The Japan integrated staging (JIS) score is recognized to be useful in managing hepatocellular carcinoma (HCC). We evaluated the effects of the causative virus in patients stratified by this system. We compared clinicopathologic features, cumulative and tumor-free survival rates, and causes of death between 301 hepatitis C virus-positive patients (HCV group) and 60 hepatitis B virus-positive patients (HBV group). Among patients with low JIS scores (0 or 1), the proportions of patients with high aspartate and alanine aminotranferase activities, moderate-to-severe active hepatitis, and with cirrhosis were significantly higher in the HCV than in the HBV group. Among patients with high JIS scores (2 to 4), the proportion with moderate-to-severe active hepatitis was also significantly higher in the HCV group. In patients with low JIS scores, those in the HCV group had significantly lower tumor-free and cumulative survival rates than those in the HBV group.

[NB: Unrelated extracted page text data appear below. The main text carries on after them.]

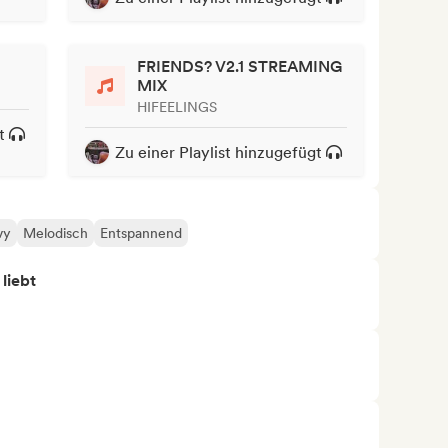
FRIENDS? V2.1 STREAMING
MIX
HIFEELINGS
t
Zu einer Playlist hinzugefügt
vy
Melodisch
Entspannend
 liebt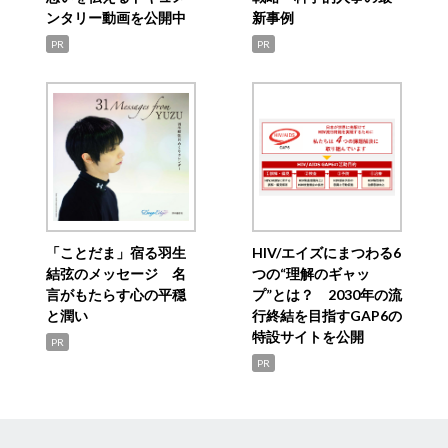
ンタリー動画を公開中
新事例
PR
PR
「ことだま」宿る羽生
HIV/エイズにまつわる6
結弦のメッセージ 名
つの“理解のギャッ
言がもたらす心の平穏
プ”とは？ 2030年の流
と潤い
行終結を目指すGAP6の
特設サイトを公開
PR
PR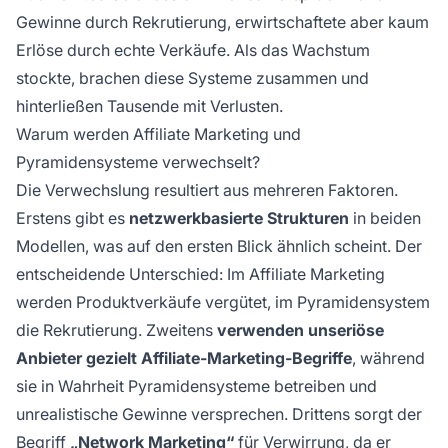
Gewinne durch Rekrutierung, erwirtschaftete aber kaum
Erlöse durch echte Verkäufe. Als das Wachstum
stockte, brachen diese Systeme zusammen und
hinterließen Tausende mit Verlusten.
Warum werden Affiliate Marketing und
Pyramidensysteme verwechselt?
Die Verwechslung resultiert aus mehreren Faktoren.
Erstens gibt es
netzwerkbasierte Strukturen
in beiden
Modellen, was auf den ersten Blick ähnlich scheint. Der
entscheidende Unterschied: Im Affiliate Marketing
werden Produktverkäufe vergütet, im Pyramidensystem
die Rekrutierung. Zweitens
verwenden unseriöse
Anbieter gezielt Affiliate-Marketing-Begriffe
, während
sie in Wahrheit Pyramidensysteme betreiben und
unrealistische Gewinne versprechen. Drittens sorgt der
Begriff
„Network Marketing“
für Verwirrung, da er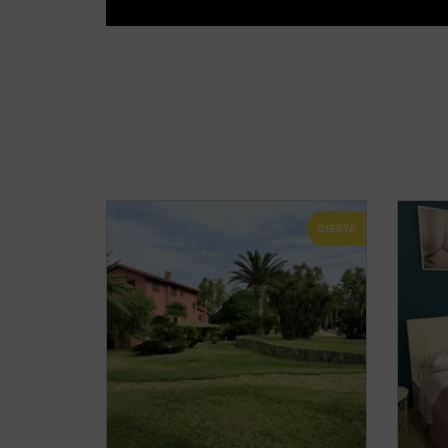
OFERTA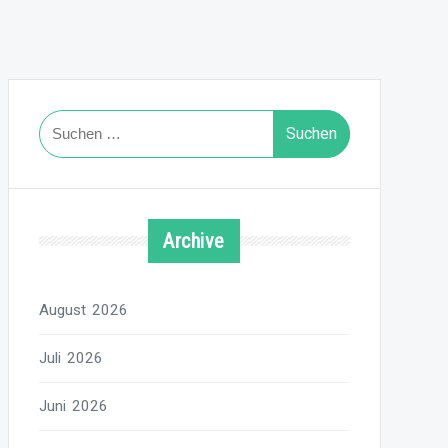
Suchen
nach:
Archive
August 2026
Juli 2026
Juni 2026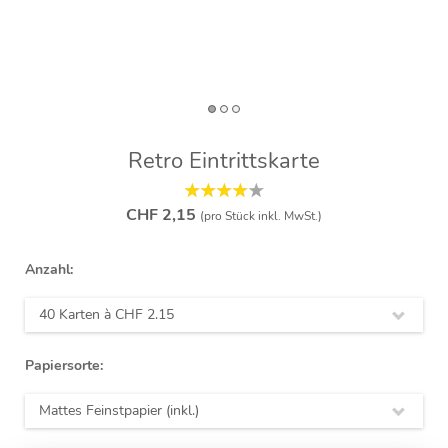
Retro Eintrittskarte
CHF 2,15
(pro Stück inkl. MwSt.)
Anzahl:
40 Karten à
CHF 2.15
Papiersorte:
Mattes Feinstpapier (inkl.)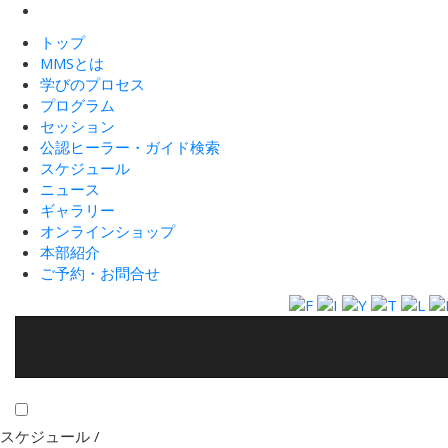
トップ
MMSとは
学びのプロセス
プログラム
セッション
公認ヒーラー・ガイド検索
スケジュール
ニュース
ギャラリー
オンラインショップ
本部紹介
ご予約・お問合せ
スケジュール /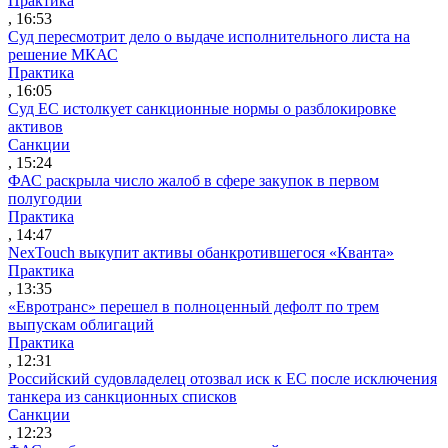
Практика
, 16:53
Суд пересмотрит дело о выдаче исполнительного листа на
решение МКАС
Практика
, 16:05
Суд ЕС истолкует санкционные нормы о разблокировке
активов
Санкции
, 15:24
ФАС раскрыла число жалоб в сфере закупок в первом
полугодии
Практика
, 14:47
NexTouch выкупит активы обанкротившегося «Кванта»
Практика
, 13:35
«Евротранс» перешел в полноценный дефолт по трем
выпускам облигаций
Практика
, 12:31
Российский судовладелец отозвал иск к ЕС после исключения
танкера из санкционных списков
Санкции
, 12:23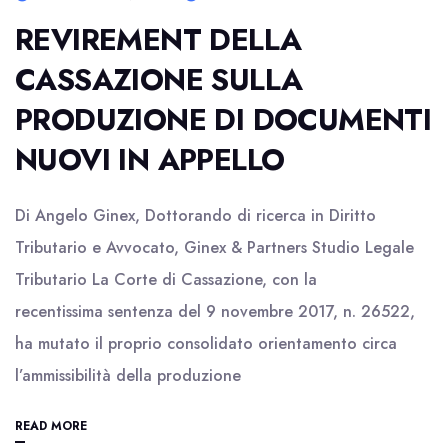
REVIREMENT DELLA
CASSAZIONE SULLA
PRODUZIONE DI DOCUMENTI
NUOVI IN APPELLO
Di Angelo Ginex, Dottorando di ricerca in Diritto
Tributario e Avvocato, Ginex & Partners Studio Legale
Tributario La Corte di Cassazione, con la
recentissima sentenza del 9 novembre 2017, n. 26522,
ha mutato il proprio consolidato orientamento circa
l’ammissibilità della produzione
READ MORE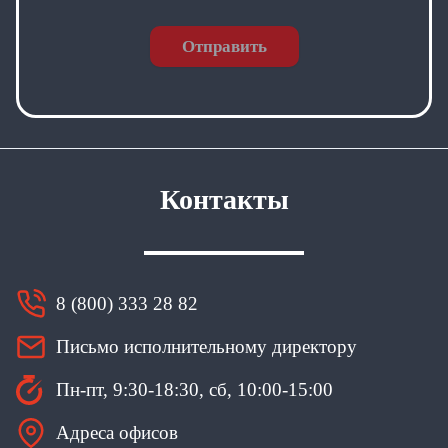
Отправить
Контакты
8 (800) 333 28 82
Письмо исполнительному директору
Пн-пт, 9:30-18:30, сб, 10:00-15:00
Адреса офисов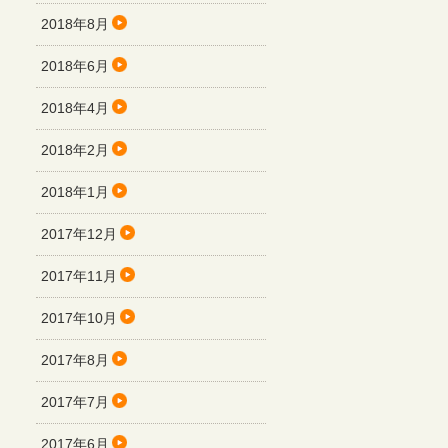
2018年8月
2018年6月
2018年4月
2018年2月
2018年1月
2017年12月
2017年11月
2017年10月
2017年8月
2017年7月
2017年6月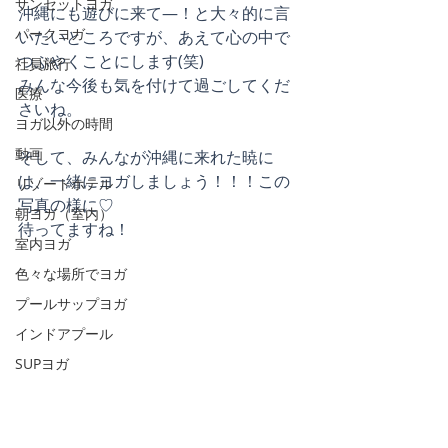
サンセットヨガ
沖縄にも遊びに来て—！と大々的に言
パークヨガ
いたいところですが、あえて心の中で
つぶやくことにします(笑)
社員旅行
みんな今後も気を付けて過ごしてくだ
医療
さいね。
ヨガ以外の時間
動画
そして、みんなが沖縄に来れた暁に
は、一緒にヨガしましょう！！！この
リゾートホテル
写真の様に♡
朝ヨガ（室内）
待ってますね！
室内ヨガ
色々な場所でヨガ
プールサップヨガ
インドアプール
SUPヨガ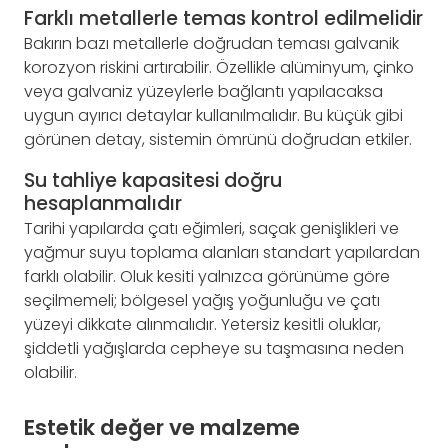
Farklı metallerle temas kontrol edilmelidir
Bakırın bazı metallerle doğrudan teması galvanik
korozyon riskini artırabilir. Özellikle alüminyum, çinko
veya galvaniz yüzeylerle bağlantı yapılacaksa
uygun ayırıcı detaylar kullanılmalıdır. Bu küçük gibi
görünen detay, sistemin ömrünü doğrudan etkiler.
Su tahliye kapasitesi doğru
hesaplanmalıdır
Tarihi yapılarda çatı eğimleri, saçak genişlikleri ve
yağmur suyu toplama alanları standart yapılardan
farklı olabilir. Oluk kesiti yalnızca görünüme göre
seçilmemeli; bölgesel yağış yoğunluğu ve çatı
yüzeyi dikkate alınmalıdır. Yetersiz kesitli oluklar,
şiddetli yağışlarda cepheye su taşmasına neden
olabilir.
Estetik değer ve malzeme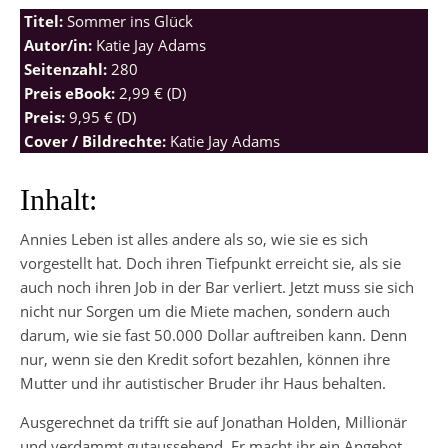
Titel:
Sommer ins Glück
Autor/in:
Katie Jay Adams
Seitenzahl:
280
Preis eBook:
2,99 € (D)
Preis:
9,95 € (D)
Cover / Bildrechte:
Katie Jay Adams
Inhalt:
Annies Leben ist alles andere als so, wie sie es sich
vorgestellt hat. Doch ihren Tiefpunkt erreicht sie, als sie
auch noch ihren Job in der Bar verliert. Jetzt muss sie sich
nicht nur Sorgen um die Miete machen, sondern auch
darum, wie sie fast 50.000 Dollar auftreiben kann. Denn
nur, wenn sie den Kredit sofort bezahlen, können ihre
Mutter und ihr autistischer Bruder ihr Haus behalten.
Ausgerechnet da trifft sie auf Jonathan Holden, Millionär
und verdammt gutaussehend. Er macht ihr ein Angebot,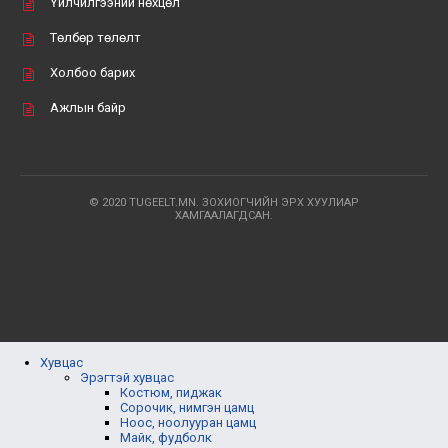
Үйлчилгээний нөхцөл
Төлбөр төлөлт
Холбоо барих
Ажлын байр
© 2020 TUGEELT.MN. ЗОХИОГЧИЙН ЭРХ ХУУЛИАР
ХАМГААЛАГДСАН.
Хувцас
Эрэгтэй хувцас
Костюм, пиджак
Сорочик, нимгэн цамц
Ноос, ноолууран цамц
Майк, фудболк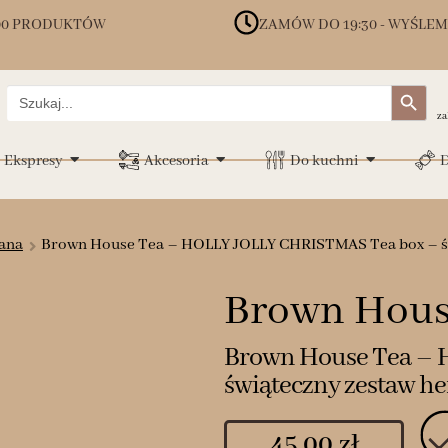
00 PRODUKTÓW
ZAMÓW DO 19:30 - WYŚLEM
Search Button
Search
for:
za
Ekspresy
Akcesoria
Do kuchni
D
ana
Brown House Tea – HOLLY JOLLY CHRISTMAS Tea box – św
Brown Hous
Brown House Tea – 
świąteczny zestaw he
45.00
zł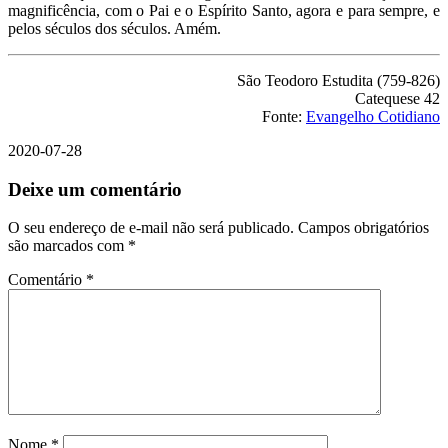
magnificência, com o Pai e o Espírito Santo, agora e para sempre, e
pelos séculos dos séculos. Amém.
São Teodoro Estudita (759-826)
Catequese 42
Fonte:
Evangelho Cotidiano
2020-07-28
Deixe um comentário
O seu endereço de e-mail não será publicado.
Campos obrigatórios
são marcados com
*
Comentário
*
Nome
*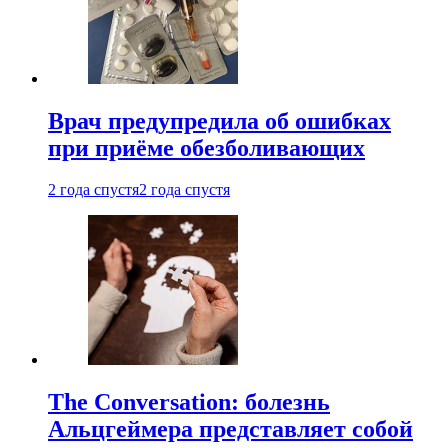
Врач предупредила об ошибках
при приëме обезболивающих
2 года спустя
2 года спустя
The Conversation: болезнь
Альцгеймера представляет собой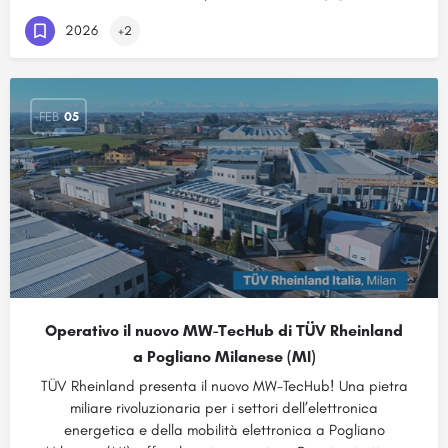
2026
+2
FEB
05
Operativo il nuovo MW-TecHub di TÜV Rheinland
a Pogliano Milanese (MI)
TÜV Rheinland presenta il nuovo MW-TecHub! Una pietra
miliare rivoluzionaria per i settori dell’elettronica
energetica e della mobilità elettronica a Pogliano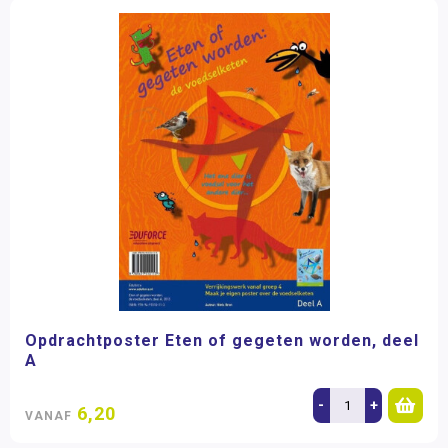
Opdrachtposter Eten of gegeten worden, deel
A
-
+
6,20
VANAF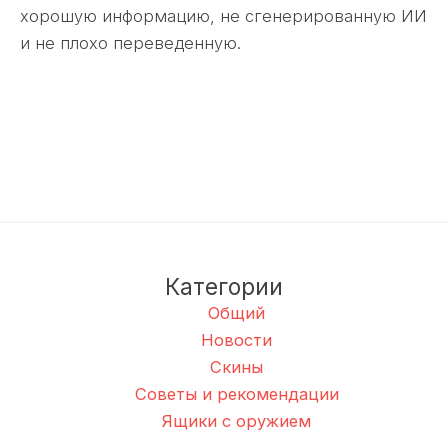
хорошую информацию, не сгенерированную ИИ
и не плохо переведенную.
Категории
Общий
Новости
Скины
Советы и рекомендации
Ящики с оружием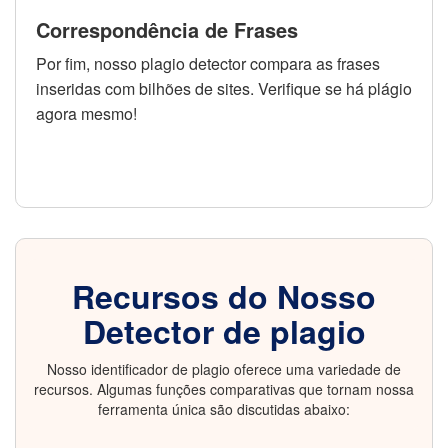
Correspondência de Frases
Por fim, nosso plagio detector compara as frases
inseridas com bilhões de sites. Verifique se há plágio
agora mesmo!
Recursos do Nosso
Detector de plagio
Nosso identificador de plagio oferece uma variedade de
recursos. Algumas funções comparativas que tornam nossa
ferramenta única são discutidas abaixo: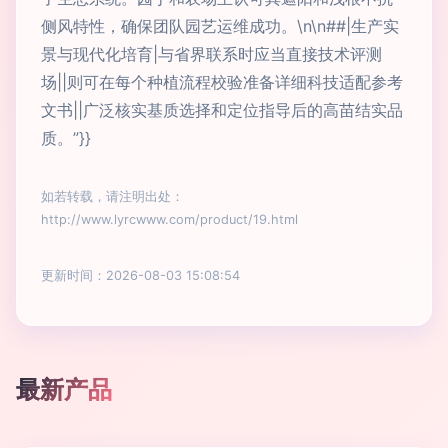
侧风特性，确保团队园艺运维成功。\n\n##|生产实
景与现代化培育|与省界联系时应当直接技术评测
场||则可在每个种植流程校验准备详细科技适配参考
文书||广泛核实基质选择和定位指导后的高苗结实品
质。”}}
如若转载，请注明出处：
http://www.lyrcwww.com/product/19.html
更新时间：2026-08-03 15:08:54
最新产品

Although no patient in the HBV group died of causes other than liver disease (HCC or hepatic failure), some patients in the HCV group died of causes other than liver disease. The proportion of patients who died because of HCC recurrence tended to be higher among patients with high JIS scores than among patients with a low JIS score. The effects of viral status on survival outcomes are greatest in patients with JIS scores of 0 or 1.